The six weeks flew by and as soon as they were up Davy took a train back to London. This time when he auditioned for the part of the Dodger, he got it. “It was funny,” recalls Davy. “They didn’t think I was the same guy. Well, they knew I was the same one, but they couldn’t understand how I’d learned that accent.

“I’ve just got the will to learn. And I wanted to make the grade. I was on a new kick. I was going to make money and I was going to act.”

So Davy began a full-fledged acting career on the very top—playing in a hit show on the famous West End of London. Actually Davy was one of an entire new cast for “Oliver.” After already playing two and a half years, the American producer, David Merrick, had arranged to take the original cast to America. After touring around the States, “Oliver” would then open on Broadway—so two Olivers would be going on at the same time, an ocean apart.

Davy slipped with perfect ease into the new role. For seven months he worked, and loved it. He was completely free in a wild, swinging city. On his time off he’d wander around the city, meeting people, or just looking. He was making a fortune—about 45 dollars a week. “I was always used to earning 30 shillings a week. That’s about four and a half dollars, so you can imagine I thought it was quite a bit.”

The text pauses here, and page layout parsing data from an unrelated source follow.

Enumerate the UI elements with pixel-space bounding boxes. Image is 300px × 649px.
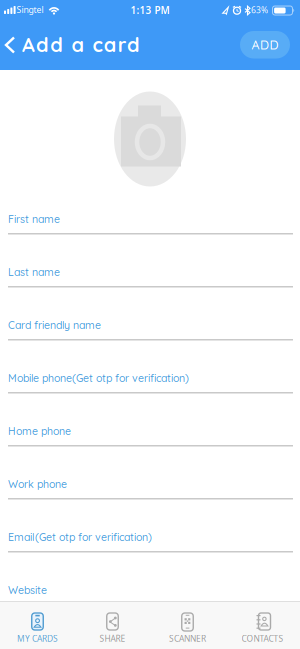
staticText: SCANNER — [169, 633, 206, 644]
button[interactable]: ADD — [240, 31, 290, 58]
staticText: Last name — [8, 265, 60, 279]
staticText: Mobile phone(Get otp for verification) — [8, 371, 189, 385]
button[interactable]: CONTACTS — [225, 602, 300, 649]
staticText: First name — [8, 212, 60, 226]
staticText: SHARE — [100, 633, 126, 644]
button[interactable]: SCANNER — [150, 602, 225, 649]
staticText: Home phone — [8, 424, 71, 438]
staticText: Website — [8, 583, 47, 597]
button[interactable]: MY CARDS — [0, 602, 75, 649]
staticText: Work phone — [8, 477, 67, 491]
staticText: Email(Get otp for verification) — [8, 530, 152, 544]
staticText: MY CARDS — [17, 633, 58, 644]
button[interactable]: SHARE — [75, 602, 150, 649]
staticText: Singtel — [16, 4, 44, 16]
staticText: ADD — [251, 37, 279, 53]
staticText: Add a card — [22, 32, 140, 57]
staticText: Card friendly name — [8, 318, 101, 332]
button[interactable]: Add photo — [114, 92, 186, 186]
staticText: 1:13 PM — [130, 3, 170, 17]
button[interactable]: Back — [4, 36, 16, 54]
staticText: CONTACTS — [242, 633, 284, 644]
staticText: 63% — [251, 4, 268, 16]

The months passed and Davy had turned into a polished professional. Then another break came Davy’s way. The American “Oliver” was in terrible trouble and the producers were in a frenzy. The cast who were so marvelous in England were a disaster in America. People just couldn’t understand what was being said. The boy who played the Artful Dodger was a wonder, but his native Cockney accent was so thick that the audience just couldn’t understand a word. The producers finally got on a plane and beat it back to London to get a replacement.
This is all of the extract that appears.